I suggest you send a ZIP file of your project, including all sources, data, and instructions for reproducing the problem, to us at We're pretty good at figuring these things out. We'll also try it with 6.5 and tell you if the problem goes away with that version, or if there's a bug in your code.

MOST of the time, problems like this are caused by subtle coding errors that are revealed when optimization makes certain assumptions that the standard's rules are being followed. Try, as an experiment, checking the optimization box "Enable dummy arguments to share memory locations". This disables an optimization that assumes you haven't violated the rule against argument aliasing.


I've managed to pare the code down to the just 10 source files for the main dll, plus the calling .exe file and still show up the problem, so I'll send you the files as suggested.

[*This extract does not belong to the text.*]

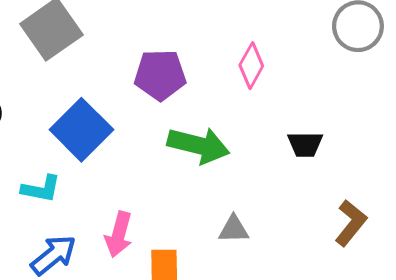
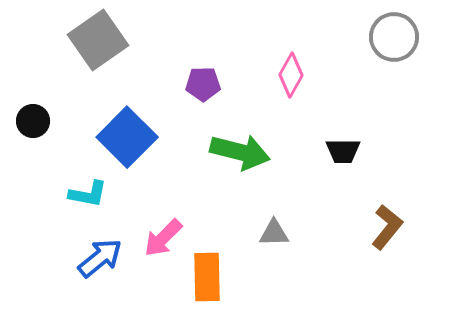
purple pentagon: (160, 75) -> (203, 84), size x0.7
pink arrow: (119, 234) -> (163, 238), turned 30

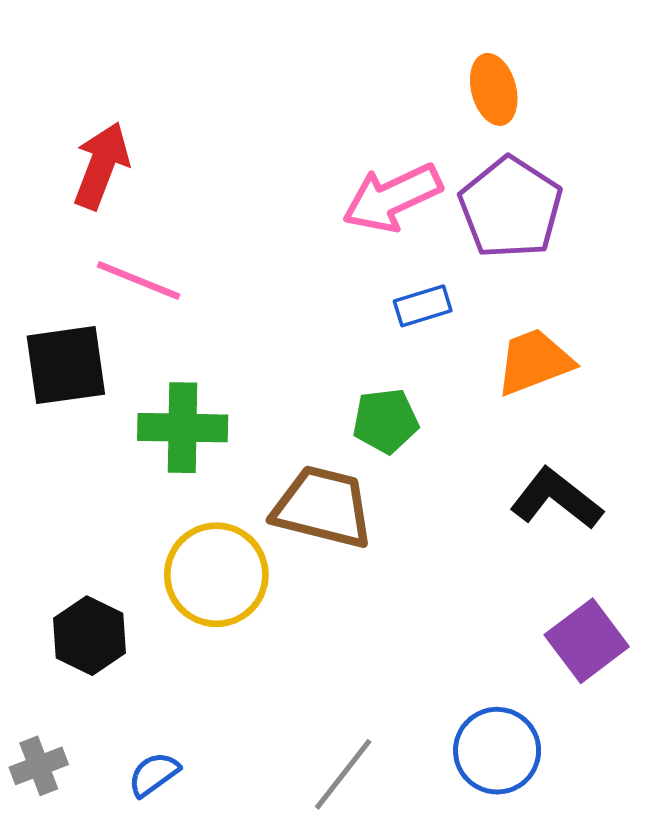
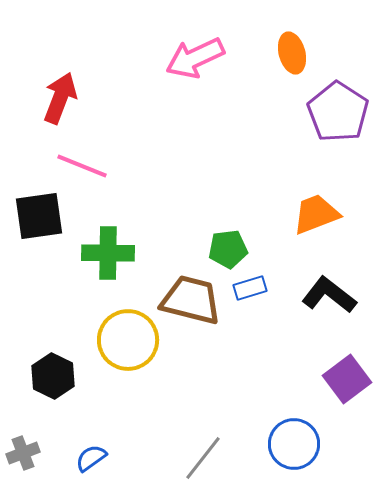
pink arrow: (392, 198) -> (195, 58), moved
purple pentagon: (511, 208) -> (338, 112), moved
blue rectangle: (423, 306) -> (250, 288), moved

(Yes, there is some non-standard stuff in there, but that's because it uses the Windows API for threads and stuff and uses Cray pointers for compatibility with an alternative C harness program.)



Well, just to close this thread, Steve Healey at Compaq had a look at this one for me, and we found in the end that the problem was only apparent in version 6.1A, not in version 6.1, or 6.5.

We came to the conclusion that is is probably the compiler then and not my code, although it is not proven...

As a work-around, I changed the declaration of one of my global arrays from pointer to allocatable, and this (for whatever reason) made the problem go away.